O Viajante - Capítulo XIII - Isabelle - Março de 1973

74 22 245
                                    

Finalmente eu tinha conseguido escrever um texto digno sobre o meu pai. Li e reli os papéis, rasurei com uma caneta, sobre as letras datilografadas, os pequenos erros e, em minhas mãos, contemplei a matéria pronta.

Catarina iria gostar daquele texto. Era sucinto, mas capaz de contar toda a jornada do Álvaro da Silveira. Meu pai foi de um mero professor universitário a um homem perseguido pelo regime.

Guardei os papéis na pasta. O telefone tocou, tirando-me das divagações sobre o meu pai e o seu legado. Fui até à mesinha de canto e atendi o telefone.

— Oi, Belle. — Ao ouvir aquela voz, bufei, irritada.

— Oi, Eduardo. — O meu ex-namorado era o meu maior arrependimento. Jamais deveria ter namorado aquele rapaz. — O que foi dessa vez?

— Calma! Credo, sempre que tento falar com você, é assim.

— O que você quer?

— Quero ver você.

— Isso só vai trazer ainda mais dor pra nós dois.

— Você sabe que a gente precisa conversar direito. Vai fugir o resto da vida? — Aquilo era uma infeliz verdade. Eu terminei com ele em uma explosão de raiva e nunca mais conversamos de maneira funcional.

— Tá. A gente pode conversar. Mas depois, vai cada um pra um lado.

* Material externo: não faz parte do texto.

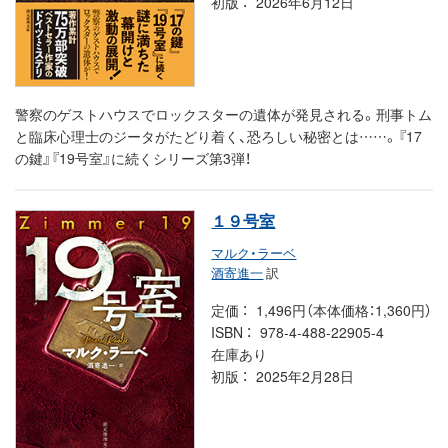
初版
2026年6月12日
警察のゲストハウスでロックスターの遺体が発見される。刑事トム
と臨床心理士のジータがたどり着く、恐ろしい秘密とは……。『17
の鍵』『19号室』に続くシリーズ第3弾！
１９号室
マルク・ラーベ
酒寄進一
訳
定価
1,496円（本体価格：1,360円）
ISBN
978-4-488-22905-4
在庫あり
初版
2025年2月28日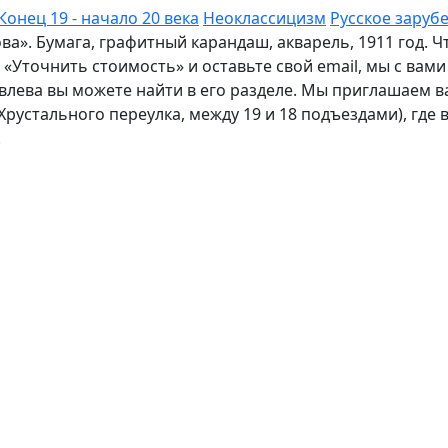
Конец 19 - начало 20 века
Неоклассицизм
Русское заруб
ва». Бумага, графитный карандаш, акварель, 1911 год.
«Уточнить стоимость» и оставьте свой email, мы с вам
лева вы можете найти в его разделе. Мы приглашаем ва
с Хрустального переулка, между 19 и 18 подъездами), где
.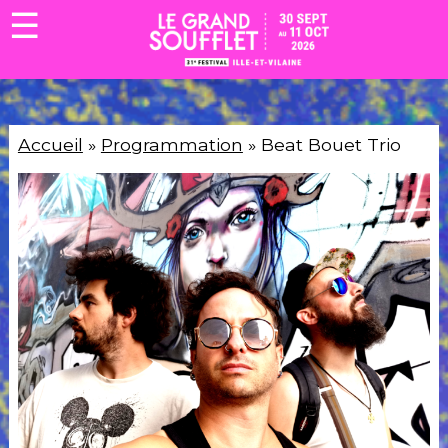
☰
Accueil
»
Programmation
» Beat Bouet Trio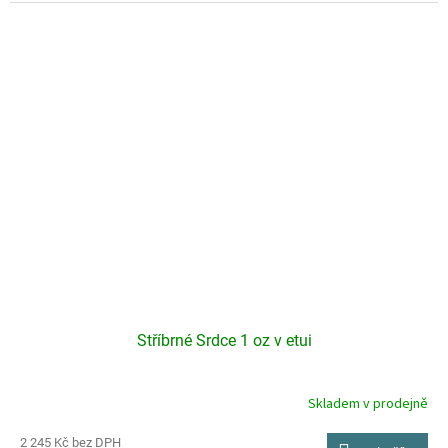
Stříbrné Srdce 1 oz v etui
Skladem v prodejně
2 245 Kč bez DPH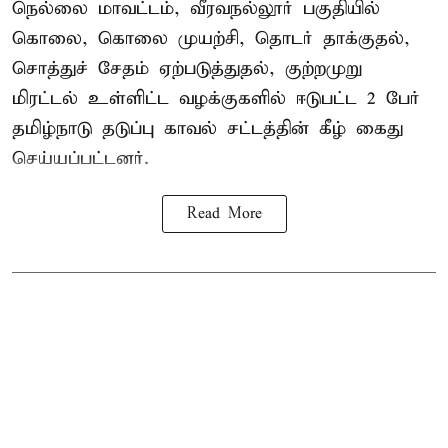
நெல்லை மாவட்டம், வீரவநல்லூர் பகுதியில்
கொலை, கொலை முயற்சி, தொடர் தாக்குதல்,
சொத்துச் சேதம் ஏற்படுத்துதல், குற்றமுறு
மிரட்டல் உள்ளிட்ட வழக்குகளில் ஈடுபட்ட 2 பேர்
தமிழ்நாடு தடுப்பு காவல் சட்டத்தின் கீழ்
கைது
செய்யப்பட்டனர்.
Read More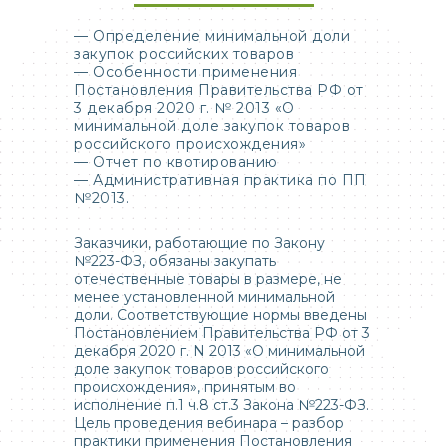
— Определение минимальной доли
закупок российских товаров
— Особенности применения
Постановления Правительства РФ от
3 декабря 2020 г. № 2013 «О
минимальной доле закупок товаров
российского происхождения»
— Отчет по квотированию
— Административная практика по ПП
№2013.
Заказчики, работающие по Закону
№223-ФЗ, обязаны закупать
отечественные товары в размере, не
менее установленной минимальной
доли. Соответствующие нормы введены
Постановлением Правительства РФ от 3
декабря 2020 г. N 2013 «О минимальной
доле закупок товаров российского
происхождения», принятым во
исполнение п.1 ч.8 ст.3 Закона №223-ФЗ.
Цель проведения вебинара – разбор
практики применения Постановления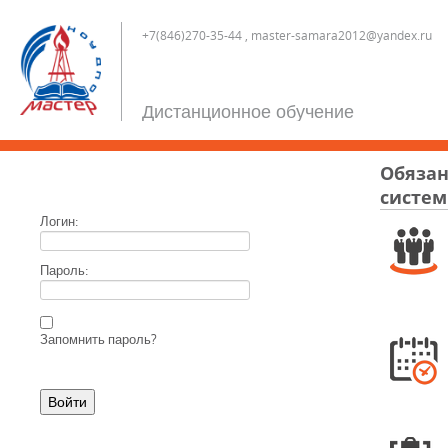
+7(846)270-35-44 , master-samara2012@yandex.ru
Дистанционное обучение
Обязан
систем
Логин:
Пароль:
Запомнить пароль?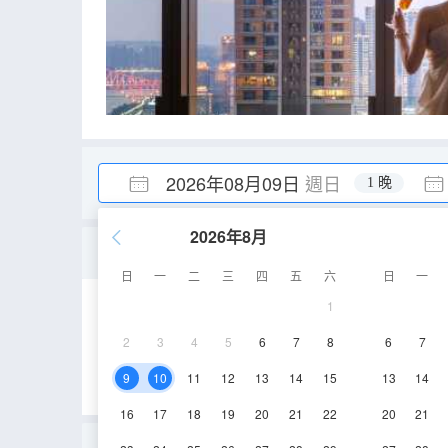
2026年08月09日
週日
1 晚
2026年8月
苔庭270°雙卧套房（壯
日
一
二
三
四
五
六
日
一
1
106-116㎡
27層
2
3
4
5
6
7
8
6
7
9
10
11
12
13
14
15
13
14
16
17
18
19
20
21
22
20
21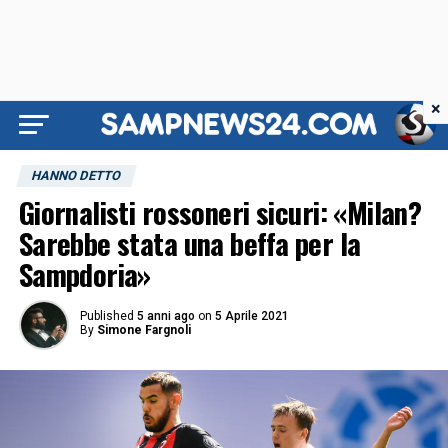
×
HANNO DETTO
Giornalisti rossoneri sicuri: «Milan?
Sarebbe stata una beffa per la
Sampdoria»
Published
5 anni ago
on
5 Aprile 2021
By
Simone Fargnoli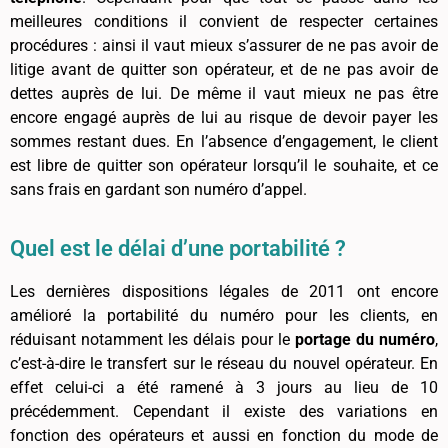
meilleures conditions il convient de respecter certaines
procédures : ainsi il vaut mieux s’assurer de ne pas avoir de
litige avant de quitter son opérateur, et de ne pas avoir de
dettes auprès de lui. De même il vaut mieux ne pas être
encore engagé auprès de lui au risque de devoir payer les
sommes restant dues. En l’absence d’engagement, le client
est libre de quitter son opérateur lorsqu’il le souhaite, et ce
sans frais en gardant son numéro d’appel.
Quel est le délai d’une portabilité ?
Les dernières dispositions légales de 2011 ont encore
amélioré la portabilité du numéro pour les clients, en
réduisant notamment les délais pour le
portage du numéro
,
c’est-à-dire le transfert sur le réseau du nouvel opérateur. En
effet celui-ci a été ramené à 3 jours au lieu de 10
précédemment. Cependant il existe des variations en
fonction des opérateurs et aussi en fonction du mode de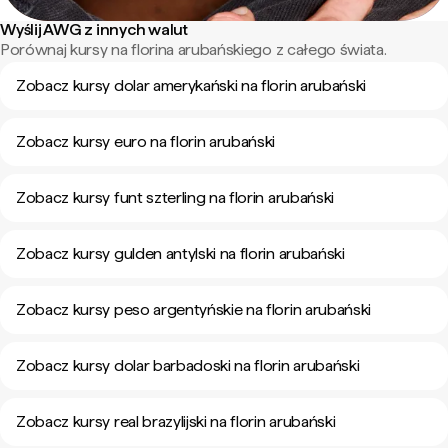
Wyślij AWG z innych walut
Porównaj kursy na florina arubańskiego z całego świata.
Zobacz kursy dolar amerykański na florin arubański
Zobacz kursy euro na florin arubański
Zobacz kursy funt szterling na florin arubański
Zobacz kursy gulden antylski na florin arubański
Zobacz kursy peso argentyńskie na florin arubański
Zobacz kursy dolar barbadoski na florin arubański
Zobacz kursy real brazylijski na florin arubański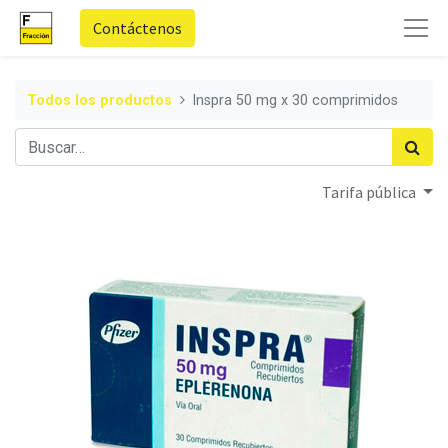
Contáctenos
Todos los productos
Inspra 50 mg x 30 comprimidos
Tarifa pública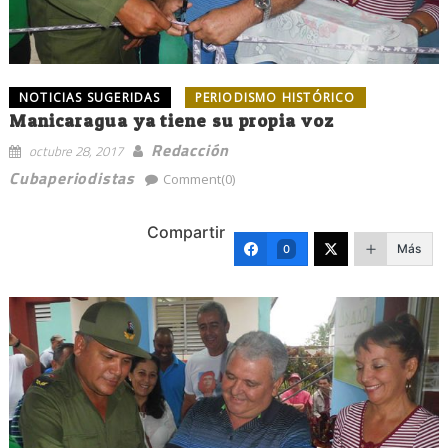
NOTICIAS SUGERIDAS
PERIODISMO HISTÓRICO
Manicaragua ya tiene su propia voz
Redacción
octubre 28, 2017
Cubaperiodistas
Comment(0)
Compartir
Más
0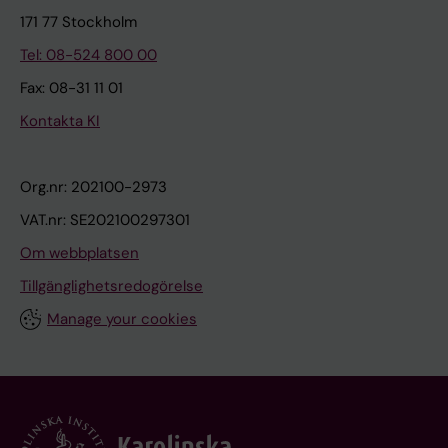
171 77 Stockholm
Tel: 08-524 800 00
Fax: 08-31 11 01
Kontakta KI
Org.nr: 202100-2973
VAT.nr: SE202100297301
Om webbplatsen
Tillgänglighetsredogörelse
Manage your cookies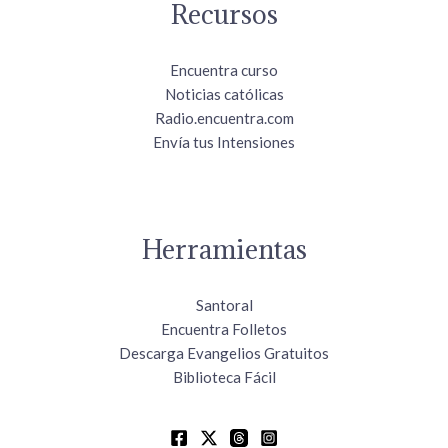
Recursos
Encuentra curso
Noticias católicas
Radio.encuentra.com
Envía tus Intensiones
Herramientas
Santoral
Encuentra Folletos
Descarga Evangelios Gratuitos
Biblioteca Fácil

— Eu posso passar aí na sua casa? — Sua voz rouca indagou.

— Hoje eu tô ocupada. Amanhã à tarde você vem.

— Vai fazer o quê?

— Não te devo mais satisfação alguma, Eduardo. Tchau. — E desliguei o telefone. Eu já estava chorando quando coloquei o telefone no gancho. Sequei as lágrimas como se pudesse contê-las com os meus dedos.

Aquele pranto durou um bom tempo. Foi de lágrimas esparsas a um choro alto com soluços em questão de segundos. Eu ainda amava o Eduardo e não podia negar isso. Precisei esperar o pranto acabar para seguir o que eu tinha planejado para aquele dia. Fiquei mais de meia hora sentada no sofá tentando lutar contra as minhas lágrimas.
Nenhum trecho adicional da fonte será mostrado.